Material provided Start Marker

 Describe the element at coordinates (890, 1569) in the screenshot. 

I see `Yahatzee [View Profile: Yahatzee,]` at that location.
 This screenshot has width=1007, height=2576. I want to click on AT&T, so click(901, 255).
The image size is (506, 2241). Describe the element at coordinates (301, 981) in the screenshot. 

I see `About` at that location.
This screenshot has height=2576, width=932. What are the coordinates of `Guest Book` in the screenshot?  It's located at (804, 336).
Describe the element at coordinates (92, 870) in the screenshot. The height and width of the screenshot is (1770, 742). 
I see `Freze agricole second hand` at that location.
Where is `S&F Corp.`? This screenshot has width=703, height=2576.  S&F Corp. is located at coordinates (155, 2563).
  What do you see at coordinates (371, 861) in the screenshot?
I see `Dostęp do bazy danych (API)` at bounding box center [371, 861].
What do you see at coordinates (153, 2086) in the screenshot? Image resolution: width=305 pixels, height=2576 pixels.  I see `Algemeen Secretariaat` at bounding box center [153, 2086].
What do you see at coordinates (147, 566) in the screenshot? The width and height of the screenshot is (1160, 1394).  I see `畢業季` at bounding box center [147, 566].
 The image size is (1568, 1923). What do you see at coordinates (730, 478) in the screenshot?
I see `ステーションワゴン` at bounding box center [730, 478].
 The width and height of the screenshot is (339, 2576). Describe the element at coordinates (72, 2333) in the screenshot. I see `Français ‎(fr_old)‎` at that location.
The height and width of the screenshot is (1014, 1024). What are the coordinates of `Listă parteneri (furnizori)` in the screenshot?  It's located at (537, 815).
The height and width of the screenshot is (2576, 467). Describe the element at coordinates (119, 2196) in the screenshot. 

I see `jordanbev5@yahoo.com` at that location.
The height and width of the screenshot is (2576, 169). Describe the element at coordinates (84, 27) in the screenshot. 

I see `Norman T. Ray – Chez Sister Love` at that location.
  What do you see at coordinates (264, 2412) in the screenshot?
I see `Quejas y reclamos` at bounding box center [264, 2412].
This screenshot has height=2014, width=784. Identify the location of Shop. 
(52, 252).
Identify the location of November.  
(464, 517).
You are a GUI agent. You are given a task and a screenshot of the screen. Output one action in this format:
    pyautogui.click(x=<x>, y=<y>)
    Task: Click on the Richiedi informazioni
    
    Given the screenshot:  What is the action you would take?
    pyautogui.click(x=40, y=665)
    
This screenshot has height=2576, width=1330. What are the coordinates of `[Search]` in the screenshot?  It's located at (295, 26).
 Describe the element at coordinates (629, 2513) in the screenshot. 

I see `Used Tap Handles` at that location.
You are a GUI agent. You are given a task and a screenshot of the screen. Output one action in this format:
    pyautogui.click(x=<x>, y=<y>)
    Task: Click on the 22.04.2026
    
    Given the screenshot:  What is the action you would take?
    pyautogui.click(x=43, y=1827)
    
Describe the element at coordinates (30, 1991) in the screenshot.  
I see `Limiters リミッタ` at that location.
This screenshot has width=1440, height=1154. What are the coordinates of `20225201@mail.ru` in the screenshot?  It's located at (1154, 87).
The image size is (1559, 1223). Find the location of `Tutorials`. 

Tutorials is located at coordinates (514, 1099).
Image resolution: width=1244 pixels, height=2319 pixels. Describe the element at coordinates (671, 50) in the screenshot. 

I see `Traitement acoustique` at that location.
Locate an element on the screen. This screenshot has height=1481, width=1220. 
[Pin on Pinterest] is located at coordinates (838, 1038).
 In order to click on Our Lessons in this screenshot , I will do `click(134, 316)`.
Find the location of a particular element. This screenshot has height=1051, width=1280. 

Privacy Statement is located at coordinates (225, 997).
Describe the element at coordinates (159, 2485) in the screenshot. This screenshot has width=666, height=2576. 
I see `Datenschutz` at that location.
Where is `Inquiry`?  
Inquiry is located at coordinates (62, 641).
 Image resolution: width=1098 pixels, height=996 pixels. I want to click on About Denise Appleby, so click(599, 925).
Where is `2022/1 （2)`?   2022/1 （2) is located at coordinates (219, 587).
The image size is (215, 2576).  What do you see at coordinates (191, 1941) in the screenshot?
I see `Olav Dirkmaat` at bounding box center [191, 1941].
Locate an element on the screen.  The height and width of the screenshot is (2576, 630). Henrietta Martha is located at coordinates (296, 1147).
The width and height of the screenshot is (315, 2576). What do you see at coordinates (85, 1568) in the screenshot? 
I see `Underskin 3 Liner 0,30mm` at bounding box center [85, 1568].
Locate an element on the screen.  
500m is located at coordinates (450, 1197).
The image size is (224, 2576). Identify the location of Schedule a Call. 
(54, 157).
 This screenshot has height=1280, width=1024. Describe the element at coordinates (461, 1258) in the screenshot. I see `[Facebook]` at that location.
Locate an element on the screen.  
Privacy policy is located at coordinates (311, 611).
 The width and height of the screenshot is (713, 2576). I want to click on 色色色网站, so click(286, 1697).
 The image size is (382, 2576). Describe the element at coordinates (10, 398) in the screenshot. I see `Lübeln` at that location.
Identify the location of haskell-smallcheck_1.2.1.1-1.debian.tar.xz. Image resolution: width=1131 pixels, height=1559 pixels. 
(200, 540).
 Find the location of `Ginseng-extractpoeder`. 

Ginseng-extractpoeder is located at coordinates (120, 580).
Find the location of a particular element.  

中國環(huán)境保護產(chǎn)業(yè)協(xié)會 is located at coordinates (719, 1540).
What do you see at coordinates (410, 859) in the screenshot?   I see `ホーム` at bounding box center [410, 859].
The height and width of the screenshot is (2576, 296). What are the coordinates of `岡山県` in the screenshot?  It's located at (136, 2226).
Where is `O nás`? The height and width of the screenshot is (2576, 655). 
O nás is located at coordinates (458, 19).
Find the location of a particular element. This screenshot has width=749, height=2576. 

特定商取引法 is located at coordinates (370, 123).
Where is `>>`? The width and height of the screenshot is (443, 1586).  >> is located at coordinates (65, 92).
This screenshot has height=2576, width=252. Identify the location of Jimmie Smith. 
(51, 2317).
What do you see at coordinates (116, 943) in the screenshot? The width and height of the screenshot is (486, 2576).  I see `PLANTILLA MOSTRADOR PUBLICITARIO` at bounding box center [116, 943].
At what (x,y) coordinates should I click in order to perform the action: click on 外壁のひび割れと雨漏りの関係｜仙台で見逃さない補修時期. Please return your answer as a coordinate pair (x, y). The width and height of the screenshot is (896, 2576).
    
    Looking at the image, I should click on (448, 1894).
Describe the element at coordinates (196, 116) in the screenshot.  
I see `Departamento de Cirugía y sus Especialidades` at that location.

Material provided End Marker

◆ **What to work on**
Return the material above in full, exactly as it appears.

◆ **Answer space**
 Describe the element at coordinates (890, 1569) in the screenshot. 

I see `Yahatzee [View Profile: Yahatzee,]` at that location.
 This screenshot has width=1007, height=2576. I want to click on AT&T, so click(901, 255).
The image size is (506, 2241). Describe the element at coordinates (301, 981) in the screenshot. 

I see `About` at that location.
This screenshot has height=2576, width=932. What are the coordinates of `Guest Book` in the screenshot?  It's located at (804, 336).
Describe the element at coordinates (92, 870) in the screenshot. The height and width of the screenshot is (1770, 742). 
I see `Freze agricole second hand` at that location.
Where is `S&F Corp.`? This screenshot has width=703, height=2576.  S&F Corp. is located at coordinates (155, 2563).
  What do you see at coordinates (371, 861) in the screenshot?
I see `Dostęp do bazy danych (API)` at bounding box center [371, 861].
What do you see at coordinates (153, 2086) in the screenshot? Image resolution: width=305 pixels, height=2576 pixels.  I see `Algemeen Secretariaat` at bounding box center [153, 2086].
What do you see at coordinates (147, 566) in the screenshot? The width and height of the screenshot is (1160, 1394).  I see `畢業季` at bounding box center [147, 566].
 The image size is (1568, 1923). What do you see at coordinates (730, 478) in the screenshot?
I see `ステーションワゴン` at bounding box center [730, 478].
 The width and height of the screenshot is (339, 2576). Describe the element at coordinates (72, 2333) in the screenshot. I see `Français ‎(fr_old)‎` at that location.
The height and width of the screenshot is (1014, 1024). What are the coordinates of `Listă parteneri (furnizori)` in the screenshot?  It's located at (537, 815).
The height and width of the screenshot is (2576, 467). Describe the element at coordinates (119, 2196) in the screenshot. 

I see `jordanbev5@yahoo.com` at that location.
The height and width of the screenshot is (2576, 169). Describe the element at coordinates (84, 27) in the screenshot. 

I see `Norman T. Ray – Chez Sister Love` at that location.
  What do you see at coordinates (264, 2412) in the screenshot?
I see `Quejas y reclamos` at bounding box center [264, 2412].
This screenshot has height=2014, width=784. Identify the location of Shop. 
(52, 252).
Identify the location of November.  
(464, 517).
You are a GUI agent. You are given a task and a screenshot of the screen. Output one action in this format:
    pyautogui.click(x=<x>, y=<y>)
    Task: Click on the Richiedi informazioni
    
    Given the screenshot:  What is the action you would take?
    pyautogui.click(x=40, y=665)
    
This screenshot has height=2576, width=1330. What are the coordinates of `[Search]` in the screenshot?  It's located at (295, 26).
 Describe the element at coordinates (629, 2513) in the screenshot. 

I see `Used Tap Handles` at that location.
You are a GUI agent. You are given a task and a screenshot of the screen. Output one action in this format:
    pyautogui.click(x=<x>, y=<y>)
    Task: Click on the 22.04.2026
    
    Given the screenshot:  What is the action you would take?
    pyautogui.click(x=43, y=1827)
    
Describe the element at coordinates (30, 1991) in the screenshot.  
I see `Limiters リミッタ` at that location.
This screenshot has width=1440, height=1154. What are the coordinates of `20225201@mail.ru` in the screenshot?  It's located at (1154, 87).
The image size is (1559, 1223). Find the location of `Tutorials`. 

Tutorials is located at coordinates (514, 1099).
Image resolution: width=1244 pixels, height=2319 pixels. Describe the element at coordinates (671, 50) in the screenshot. 

I see `Traitement acoustique` at that location.
Locate an element on the screen. This screenshot has height=1481, width=1220. 
[Pin on Pinterest] is located at coordinates (838, 1038).
 In order to click on Our Lessons in this screenshot , I will do `click(134, 316)`.
Find the location of a particular element. This screenshot has height=1051, width=1280. 

Privacy Statement is located at coordinates (225, 997).
Describe the element at coordinates (159, 2485) in the screenshot. This screenshot has width=666, height=2576. 
I see `Datenschutz` at that location.
Where is `Inquiry`?  
Inquiry is located at coordinates (62, 641).
 Image resolution: width=1098 pixels, height=996 pixels. I want to click on About Denise Appleby, so click(599, 925).
Where is `2022/1 （2)`?   2022/1 （2) is located at coordinates (219, 587).
The image size is (215, 2576).  What do you see at coordinates (191, 1941) in the screenshot?
I see `Olav Dirkmaat` at bounding box center [191, 1941].
Locate an element on the screen.  The height and width of the screenshot is (2576, 630). Henrietta Martha is located at coordinates (296, 1147).
The width and height of the screenshot is (315, 2576). What do you see at coordinates (85, 1568) in the screenshot? 
I see `Underskin 3 Liner 0,30mm` at bounding box center [85, 1568].
Locate an element on the screen.  
500m is located at coordinates (450, 1197).
The image size is (224, 2576). Identify the location of Schedule a Call. 
(54, 157).
 This screenshot has height=1280, width=1024. Describe the element at coordinates (461, 1258) in the screenshot. I see `[Facebook]` at that location.
Locate an element on the screen.  
Privacy policy is located at coordinates (311, 611).
 The width and height of the screenshot is (713, 2576). I want to click on 色色色网站, so click(286, 1697).
 The image size is (382, 2576). Describe the element at coordinates (10, 398) in the screenshot. I see `Lübeln` at that location.
Identify the location of haskell-smallcheck_1.2.1.1-1.debian.tar.xz. Image resolution: width=1131 pixels, height=1559 pixels. 
(200, 540).
 Find the location of `Ginseng-extractpoeder`. 

Ginseng-extractpoeder is located at coordinates (120, 580).
Find the location of a particular element.  

中國環(huán)境保護產(chǎn)業(yè)協(xié)會 is located at coordinates (719, 1540).
What do you see at coordinates (410, 859) in the screenshot?   I see `ホーム` at bounding box center [410, 859].
The height and width of the screenshot is (2576, 296). What are the coordinates of `岡山県` in the screenshot?  It's located at (136, 2226).
Where is `O nás`? The height and width of the screenshot is (2576, 655). 
O nás is located at coordinates (458, 19).
Find the location of a particular element. This screenshot has width=749, height=2576. 

特定商取引法 is located at coordinates (370, 123).
Where is `>>`? The width and height of the screenshot is (443, 1586).  >> is located at coordinates (65, 92).
This screenshot has height=2576, width=252. Identify the location of Jimmie Smith. 
(51, 2317).
What do you see at coordinates (116, 943) in the screenshot? The width and height of the screenshot is (486, 2576).  I see `PLANTILLA MOSTRADOR PUBLICITARIO` at bounding box center [116, 943].
At what (x,y) coordinates should I click in order to perform the action: click on 外壁のひび割れと雨漏りの関係｜仙台で見逃さない補修時期. Please return your answer as a coordinate pair (x, y). The width and height of the screenshot is (896, 2576).
    
    Looking at the image, I should click on (448, 1894).
Describe the element at coordinates (196, 116) in the screenshot.  
I see `Departamento de Cirugía y sus Especialidades` at that location.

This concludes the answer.